• [Problem description] Count the lines in the entries that contain "deliberately". Say the number and nothing more.

═════ Task material

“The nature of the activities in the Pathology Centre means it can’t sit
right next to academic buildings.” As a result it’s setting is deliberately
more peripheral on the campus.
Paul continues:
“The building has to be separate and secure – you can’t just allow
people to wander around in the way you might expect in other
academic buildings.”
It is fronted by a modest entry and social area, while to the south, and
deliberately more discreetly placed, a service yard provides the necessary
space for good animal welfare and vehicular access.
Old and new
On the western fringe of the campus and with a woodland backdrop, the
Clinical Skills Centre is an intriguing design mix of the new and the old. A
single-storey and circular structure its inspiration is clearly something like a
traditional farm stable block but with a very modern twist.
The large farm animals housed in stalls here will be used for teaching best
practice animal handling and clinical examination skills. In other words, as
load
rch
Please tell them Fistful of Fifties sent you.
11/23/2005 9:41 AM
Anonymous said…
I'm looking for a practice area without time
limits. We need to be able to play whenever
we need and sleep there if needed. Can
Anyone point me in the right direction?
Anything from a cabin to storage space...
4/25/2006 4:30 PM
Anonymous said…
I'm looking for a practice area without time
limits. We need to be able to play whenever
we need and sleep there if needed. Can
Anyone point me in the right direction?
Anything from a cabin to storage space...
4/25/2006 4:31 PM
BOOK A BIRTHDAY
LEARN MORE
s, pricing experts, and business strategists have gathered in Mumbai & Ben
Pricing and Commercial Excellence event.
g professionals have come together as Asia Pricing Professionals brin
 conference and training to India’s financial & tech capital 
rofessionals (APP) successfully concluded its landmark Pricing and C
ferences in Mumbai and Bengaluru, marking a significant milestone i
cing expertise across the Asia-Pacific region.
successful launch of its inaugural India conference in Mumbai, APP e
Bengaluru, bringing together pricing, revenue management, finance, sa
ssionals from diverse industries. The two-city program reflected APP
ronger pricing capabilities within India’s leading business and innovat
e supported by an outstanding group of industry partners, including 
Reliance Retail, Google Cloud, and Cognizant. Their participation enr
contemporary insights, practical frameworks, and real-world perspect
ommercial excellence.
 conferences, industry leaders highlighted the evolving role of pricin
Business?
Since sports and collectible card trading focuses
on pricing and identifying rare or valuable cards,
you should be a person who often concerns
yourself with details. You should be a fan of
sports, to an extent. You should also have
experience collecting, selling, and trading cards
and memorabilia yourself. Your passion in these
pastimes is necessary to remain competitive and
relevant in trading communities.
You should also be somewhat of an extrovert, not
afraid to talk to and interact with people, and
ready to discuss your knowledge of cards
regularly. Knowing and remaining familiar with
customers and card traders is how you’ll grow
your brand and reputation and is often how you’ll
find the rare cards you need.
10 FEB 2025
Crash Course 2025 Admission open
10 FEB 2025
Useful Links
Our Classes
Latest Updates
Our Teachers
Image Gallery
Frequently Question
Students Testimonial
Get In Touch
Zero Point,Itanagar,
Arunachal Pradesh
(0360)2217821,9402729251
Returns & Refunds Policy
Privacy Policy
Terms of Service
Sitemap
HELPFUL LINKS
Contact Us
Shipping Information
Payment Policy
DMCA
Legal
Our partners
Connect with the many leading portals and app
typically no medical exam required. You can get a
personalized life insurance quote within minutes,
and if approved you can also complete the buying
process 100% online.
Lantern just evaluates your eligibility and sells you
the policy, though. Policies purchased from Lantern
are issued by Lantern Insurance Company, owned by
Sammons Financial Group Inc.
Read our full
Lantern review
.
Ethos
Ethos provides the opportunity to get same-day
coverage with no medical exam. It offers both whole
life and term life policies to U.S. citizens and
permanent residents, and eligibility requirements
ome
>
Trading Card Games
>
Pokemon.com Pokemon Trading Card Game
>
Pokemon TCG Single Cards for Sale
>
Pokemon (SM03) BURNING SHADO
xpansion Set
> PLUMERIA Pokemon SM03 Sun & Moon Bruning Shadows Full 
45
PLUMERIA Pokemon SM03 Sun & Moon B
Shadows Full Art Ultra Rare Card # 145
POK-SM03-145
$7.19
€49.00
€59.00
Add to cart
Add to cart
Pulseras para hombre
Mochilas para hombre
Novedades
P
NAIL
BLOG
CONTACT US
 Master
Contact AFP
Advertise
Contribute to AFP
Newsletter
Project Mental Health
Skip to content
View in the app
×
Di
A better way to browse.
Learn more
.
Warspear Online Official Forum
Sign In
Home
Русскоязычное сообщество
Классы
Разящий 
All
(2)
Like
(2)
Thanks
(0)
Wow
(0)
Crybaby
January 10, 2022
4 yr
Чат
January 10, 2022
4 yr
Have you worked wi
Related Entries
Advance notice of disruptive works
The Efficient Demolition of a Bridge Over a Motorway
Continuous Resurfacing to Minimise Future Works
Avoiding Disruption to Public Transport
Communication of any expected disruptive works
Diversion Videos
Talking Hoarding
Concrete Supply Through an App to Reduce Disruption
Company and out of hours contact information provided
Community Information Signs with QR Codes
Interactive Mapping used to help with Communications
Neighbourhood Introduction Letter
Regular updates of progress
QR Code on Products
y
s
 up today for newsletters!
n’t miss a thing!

══════════

• [Completed task] 2